Le droit de communiquer
Le droit de communiquer entraîne le droit de communiquer par tout moyen, non seulement en employant un langage que les personnes intéressées comprennent, mais aussi en laissant aux parties la possibilité de communiquer librement avec leurs avocats.
Dans un premier temps, le droit de communiquer entraîne le droit d'être assisté par un interprète afin que la personne intéressée puisse communiquer avec les officiers de police judiciaire, le procureur de la République, les juges (pendant la phase d'instruction ou de jugement) mais aussi les avocats.

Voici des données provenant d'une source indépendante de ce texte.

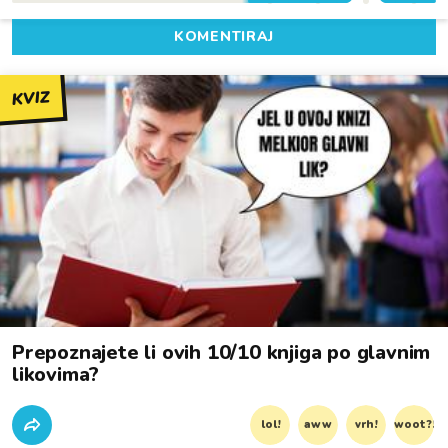
KOMENTIRAJ
KVIZ
Prepoznajete li ovih 10/10 knjiga po glavnim
likovima?
lol!
aww
vrh!
woot?!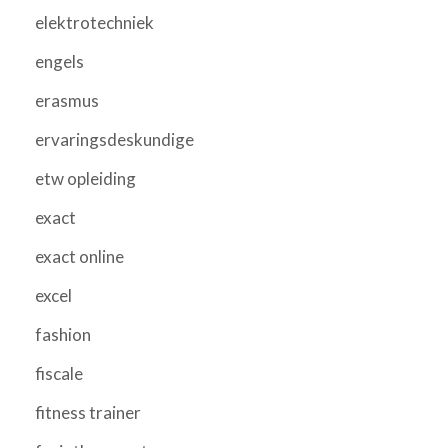
elektrotechniek
engels
erasmus
ervaringsdeskundige
etw opleiding
exact
exact online
excel
fashion
fiscale
fitness trainer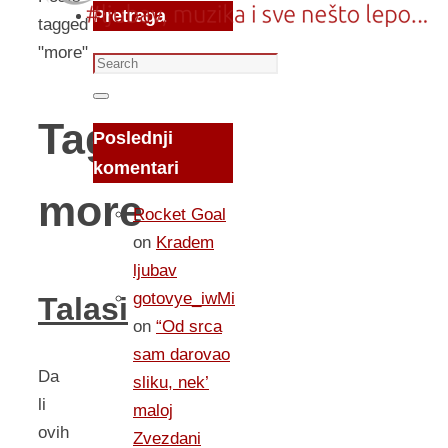
Pretraga
tagged
"more"
Search
for:
Search
Tag:
Poslednji
komentari
more
Rocket Goal
on
Kradem
ljubav
gotovye_iwMi
Talasi
on
“Od srca
sam darovao
Da
sliku, nek’
li
maloj
ovih
Zvezdani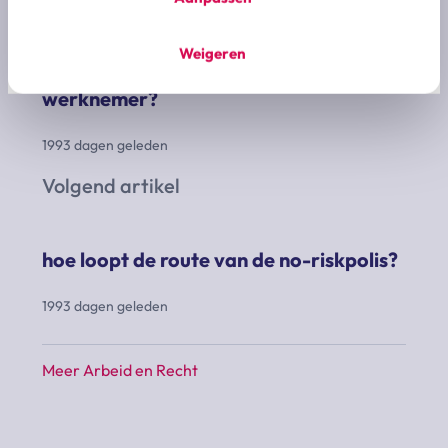
mag de werkgever een
Weigeren
vaccinatiebewijs verlangen van de
werknemer?
1993 dagen geleden
Volgend artikel
hoe loopt de route van de no-riskpolis?
1993 dagen geleden
Meer Arbeid en Recht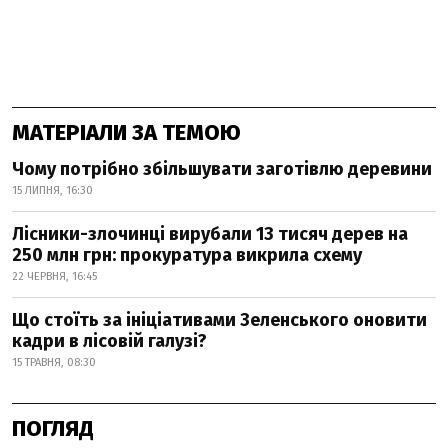
МАТЕРІАЛИ ЗА ТЕМОЮ
Чому потрібно збільшувати заготівлю деревини
15 ЛИПНЯ, 16:30
Лісники-злочинці вирубали 13 тисяч дерев на
250 млн грн: прокуратура викрила схему
22 ЧЕРВНЯ, 16:45
Що стоїть за ініціативами Зеленського оновити
кадри в лісовій галузі?
15 ТРАВНЯ, 08:30
ПОГЛЯД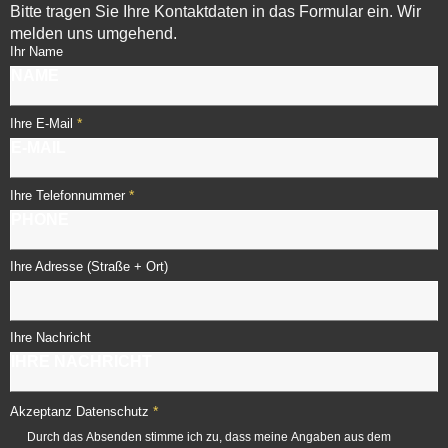
Bitte tragen Sie Ihre Kontaktdaten in das Formular ein. Wir
melden uns umgehend.
Ihr Name
*
Ihre E-Mail
*
Ihre Telefonnummer
Ihre Adresse (Straße + Ort)
Ihre Nachricht
*
Akzeptanz Datenschutz
Durch das Absenden stimme ich zu, dass meine Angaben aus dem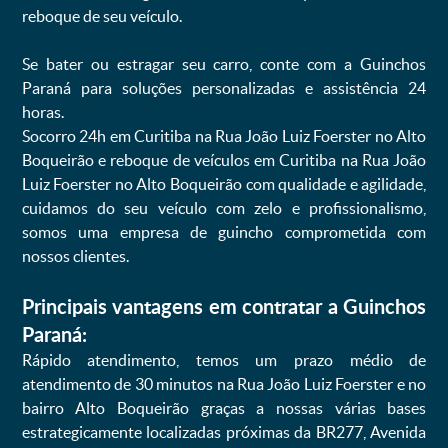
reboque de seu veículo.
Se bater ou estragar seu carro, conte com a Guinchos
Paraná para soluções personalizadas e assistência 24
horas.
Socorro 24h em Curitiba na Rua João Luiz Foerster no Alto
Boqueirão e reboque de veículos em Curitiba na Rua João
Luiz Foerster no Alto Boqueirão com qualidade e agilidade,
cuidamos do seu veículo com zelo e profissionalismo,
somos uma empresa de guincho comprometida com
nossos clientes.
Principais vantagens em contratar a Guinchos
Paraná:
Rápido atendimento, temos um prazo médio de
atendimento de 30 minutos na Rua João Luiz Foerster e no
bairro Alto Boqueirão graças a nossas várias bases
estrategicamente localizadas próximas da BR277, Avenida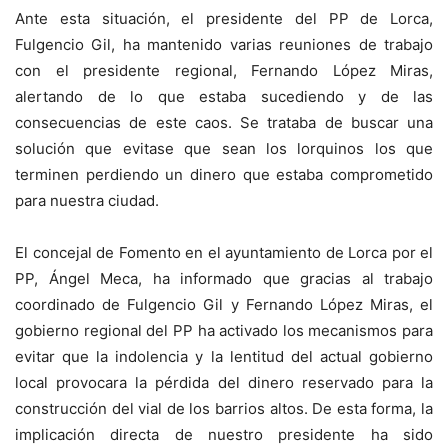
Ante esta situación, el presidente del PP de Lorca,
Fulgencio Gil, ha mantenido varias reuniones de trabajo
con el presidente regional, Fernando López Miras,
alertando de lo que estaba sucediendo y de las
consecuencias de este caos. Se trataba de buscar una
solución que evitase que sean los lorquinos los que
terminen perdiendo un dinero que estaba comprometido
para nuestra ciudad.
El concejal de Fomento en el ayuntamiento de Lorca por el
PP, Ángel Meca, ha informado que gracias al trabajo
coordinado de Fulgencio Gil y Fernando López Miras, el
gobierno regional del PP ha activado los mecanismos para
evitar que la indolencia y la lentitud del actual gobierno
local provocara la pérdida del dinero reservado para la
construcción del vial de los barrios altos. De esta forma, la
implicación directa de nuestro presidente ha sido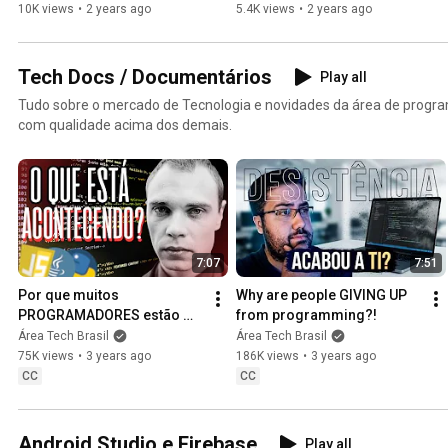
10K views
•
2 years ago
5.4K views
•
2 years ago
Tech Docs / Documentários
Play all
Tudo sobre o mercado de Tecnologia e novidades da área de progr
com qualidade acima dos demais.
7:07
7:51
Por que muitos 
Why are people GIVING UP 
PROGRAMADORES estão 
from programming?!
desistindo?!
Área Tech Brasil
Área Tech Brasil
75K views
•
3 years ago
186K views
•
3 years ago
CC
CC
Android Studio e Firebase
Play all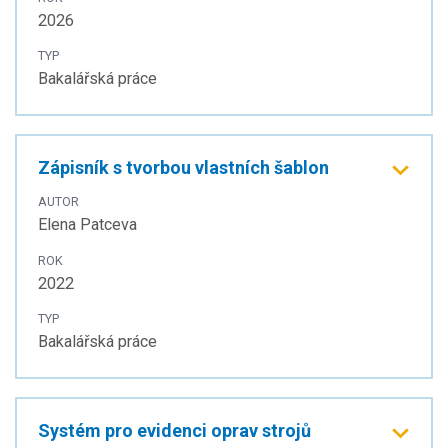
2026
TYP
Bakalářská práce
Zápisník s tvorbou vlastních šablon
AUTOR
Elena Patceva
ROK
2022
TYP
Bakalářská práce
Systém pro evidenci oprav strojů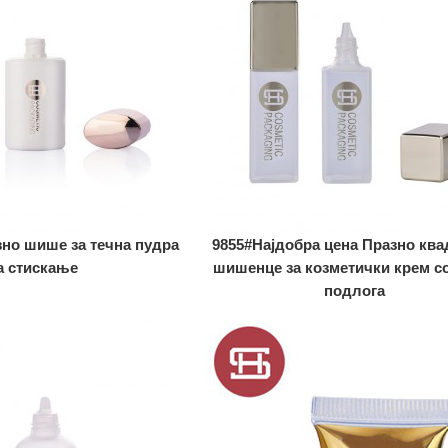
зно шише за течна пудра
9855#Најдобра цена Празно ква
а стискање
шишенце за козметички крем со
подлога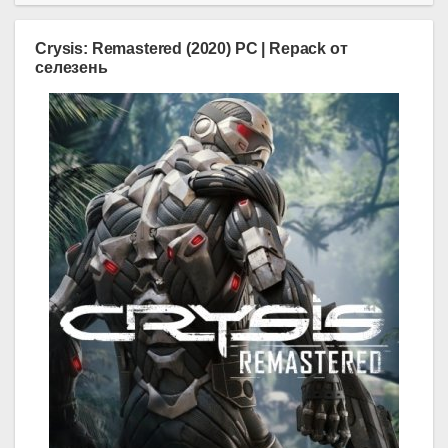
Crysis: Remastered (2020) PC | Repack от
селезень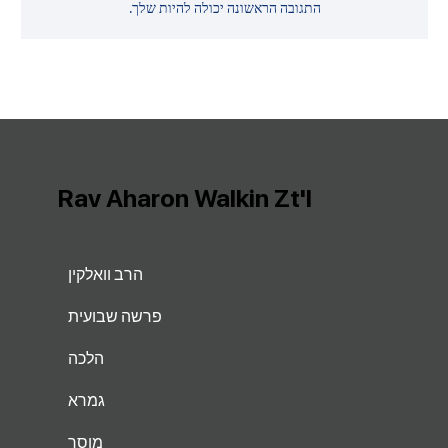
התגובה הראשונה יכולה להיות שלך.
Rav Aharon Walkin Zt'l
הרב וואלקין
פרשה שבועית
הלכה
גמרא
מוסר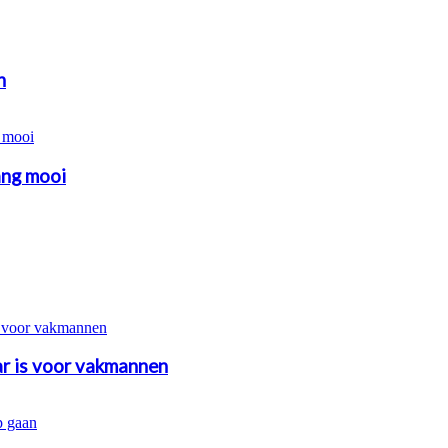
n
ang mooi
r is voor vakmannen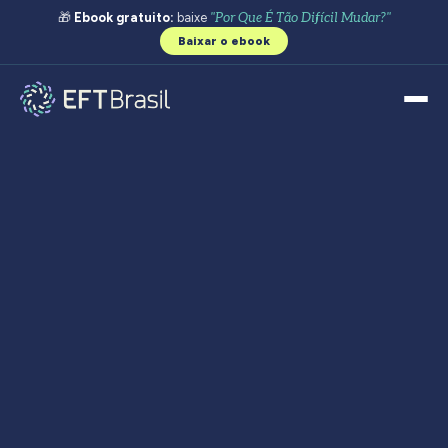
🎁
Ebook gratuito:
baixe
"Por Que É Tão Difícil Mudar?"
Baixar o ebook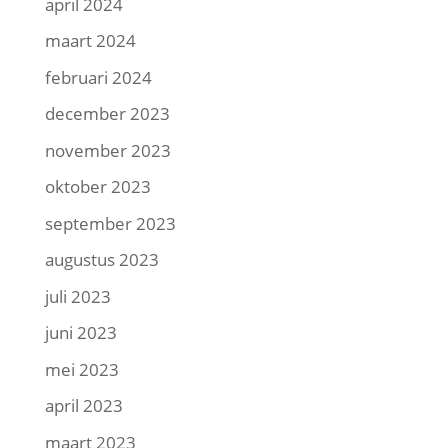
april 2024
maart 2024
februari 2024
december 2023
november 2023
oktober 2023
september 2023
augustus 2023
juli 2023
juni 2023
mei 2023
april 2023
maart 2023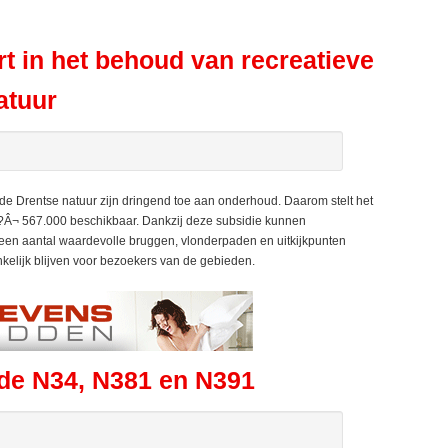
rt in het behoud van recreatieve
atuur
de Drentse natuur zijn dringend toe aan onderhoud. Daarom stelt het
?Â¬ 567.000 beschikbaar. Dankzij deze subsidie kunnen
n aantal waardevolle bruggen, vlonderpaden en uitkijkpunten
kelijk blijven voor bezoekers van de gebieden.
de N34, N381 en N391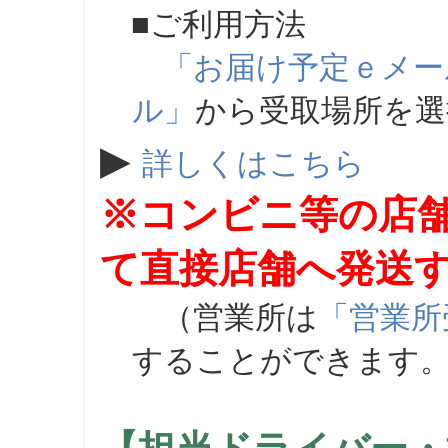
■ご利用方法
「お届け予定ｅメー
ル」
から受取場所を
▶
詳しくはこちら
※コンビニ等の店
て直接店舗へ発送
（営業所は
「営業所
することができます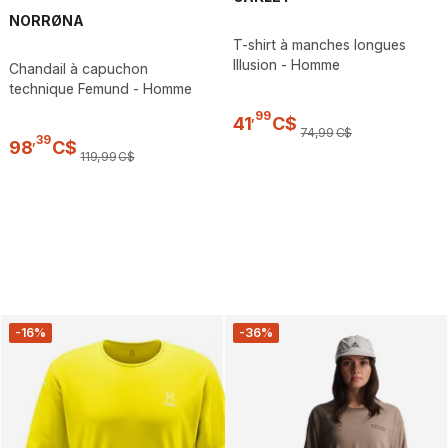
NORRØNA
T-shirt à manches longues
Illusion - Homme
Chandail à capuchon
technique Femund - Homme
,
99
41
C$
74
,
99
C$
,
39
98
C$
119
,
99
C$
-16%
-36%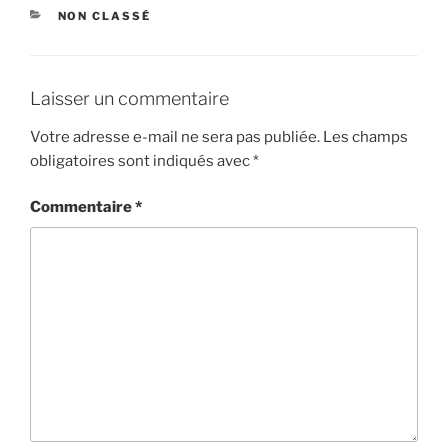
CATÉGORIES
NON CLASSÉ
Laisser un commentaire
Votre adresse e-mail ne sera pas publiée.
Les champs
obligatoires sont indiqués avec
*
Commentaire
*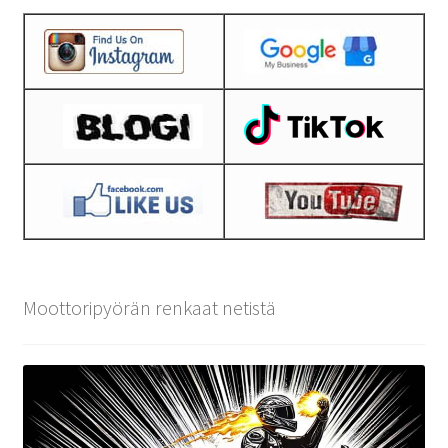
Moottoripyörän renkaat netistä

Par exemple, lorsqu'une personne est placée en garde à vue, les officiers de police judiciaire doivent immédiatement l"informer de la nature de l'infraction sur laquelle porte l'enquête ainsi que sur ses droits. Ces informations doivent être communiquées dans un langage que comprend la personne gardée à vue. De ce fait, si besoin est, il est possible de recourir à un interprète. Il en va de même lors des auditions. De plus, si la personne est atteinte de surdité et qu'elle ne sait ni lire, ni écrire, elle devra être assistée par un interprète en langage des signes ou par toute personne qualifiée maîtrisant ce langage (Article 63-1 CPP).
De plus, ce droit de communiquer doit être respecté lors des interrogatoires et des confrontations devant le juge d'instruction, tel que l'énonce l'article 121 CPP ainsi que devant les juridictions répressives (Articles 278 et 408 CPP). Il en va de même pour les témoins (Article 102 CPP).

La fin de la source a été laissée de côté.